Task instructions » Look through the records below for the line with "to mix and match" and the line with "Lounge Chair $20", then return those lines and all lines between, exactly.

Source data
+++

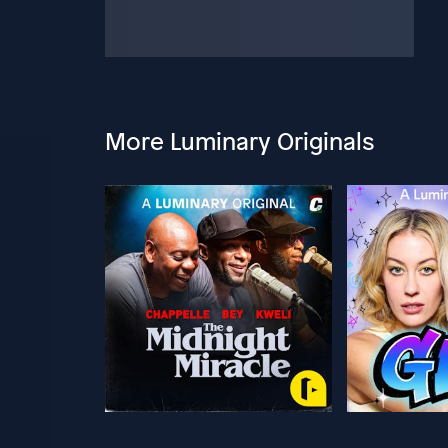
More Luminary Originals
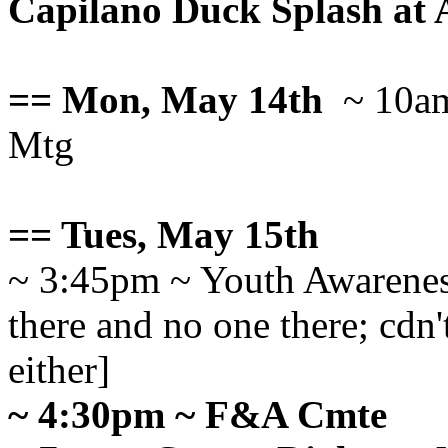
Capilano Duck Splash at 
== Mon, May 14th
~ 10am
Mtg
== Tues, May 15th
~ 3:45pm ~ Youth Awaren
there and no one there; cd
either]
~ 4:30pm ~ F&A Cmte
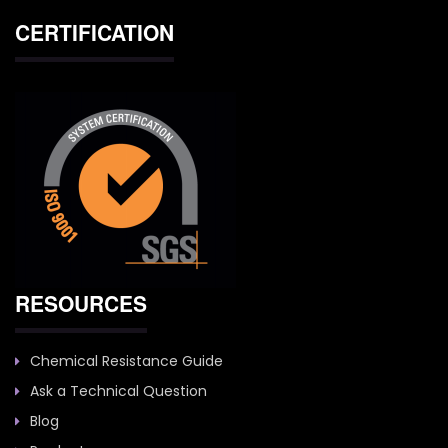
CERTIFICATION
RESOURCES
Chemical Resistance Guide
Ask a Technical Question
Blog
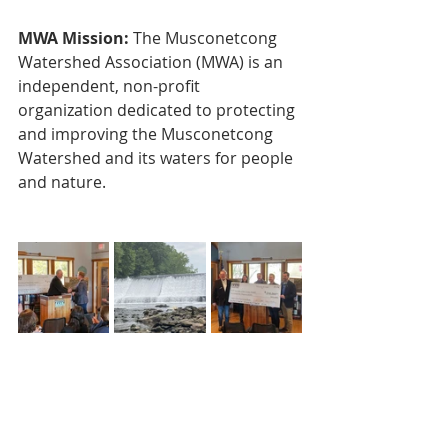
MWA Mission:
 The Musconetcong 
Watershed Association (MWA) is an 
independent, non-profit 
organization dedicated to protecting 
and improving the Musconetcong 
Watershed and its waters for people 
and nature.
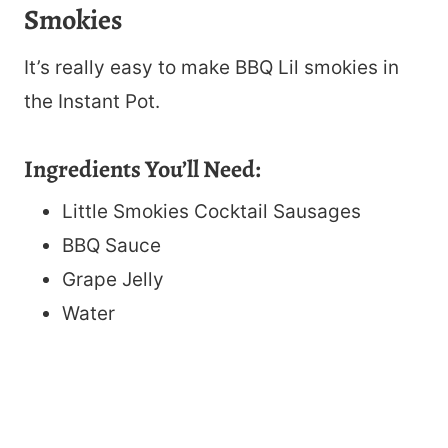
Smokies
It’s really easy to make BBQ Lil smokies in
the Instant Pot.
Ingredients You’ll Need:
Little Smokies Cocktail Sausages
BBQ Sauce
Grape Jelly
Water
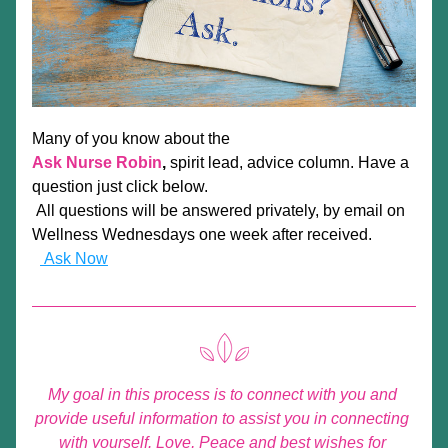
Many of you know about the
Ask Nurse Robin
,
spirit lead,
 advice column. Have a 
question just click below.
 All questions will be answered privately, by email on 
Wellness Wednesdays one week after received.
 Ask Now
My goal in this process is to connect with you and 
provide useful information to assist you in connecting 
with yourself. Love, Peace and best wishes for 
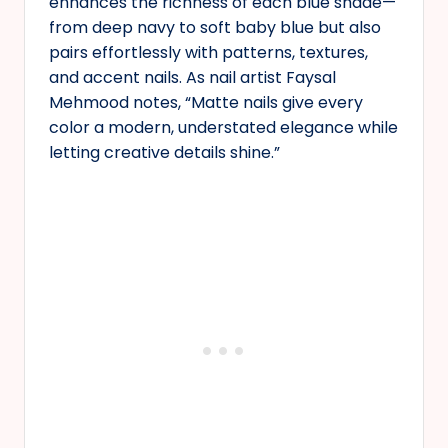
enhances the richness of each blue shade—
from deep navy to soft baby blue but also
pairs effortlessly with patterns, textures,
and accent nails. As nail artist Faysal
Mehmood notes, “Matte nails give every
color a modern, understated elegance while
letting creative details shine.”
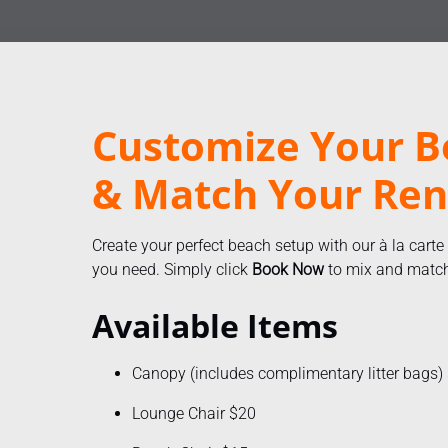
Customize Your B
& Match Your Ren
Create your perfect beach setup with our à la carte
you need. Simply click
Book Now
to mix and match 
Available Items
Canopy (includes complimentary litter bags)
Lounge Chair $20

+++

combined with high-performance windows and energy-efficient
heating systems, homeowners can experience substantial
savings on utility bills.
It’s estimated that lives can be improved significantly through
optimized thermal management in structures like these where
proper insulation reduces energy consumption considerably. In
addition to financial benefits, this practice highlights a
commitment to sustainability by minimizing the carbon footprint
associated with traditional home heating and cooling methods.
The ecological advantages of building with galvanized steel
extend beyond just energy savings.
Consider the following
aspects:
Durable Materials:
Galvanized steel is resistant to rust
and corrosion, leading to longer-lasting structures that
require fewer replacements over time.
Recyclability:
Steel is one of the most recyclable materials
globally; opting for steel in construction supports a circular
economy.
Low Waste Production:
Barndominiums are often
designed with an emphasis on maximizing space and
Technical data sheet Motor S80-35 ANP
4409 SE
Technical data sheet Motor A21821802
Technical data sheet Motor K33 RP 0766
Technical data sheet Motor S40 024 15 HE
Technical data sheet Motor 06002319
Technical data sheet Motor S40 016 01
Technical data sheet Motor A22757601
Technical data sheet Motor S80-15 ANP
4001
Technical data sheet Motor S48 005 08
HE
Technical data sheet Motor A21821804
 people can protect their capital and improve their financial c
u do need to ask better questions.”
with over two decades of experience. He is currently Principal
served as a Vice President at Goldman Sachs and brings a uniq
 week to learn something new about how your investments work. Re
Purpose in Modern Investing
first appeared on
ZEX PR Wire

+++

Solved exercise »
to mix and match 
Available Items
Canopy (includes complimentary litter bags)
Lounge Chair $20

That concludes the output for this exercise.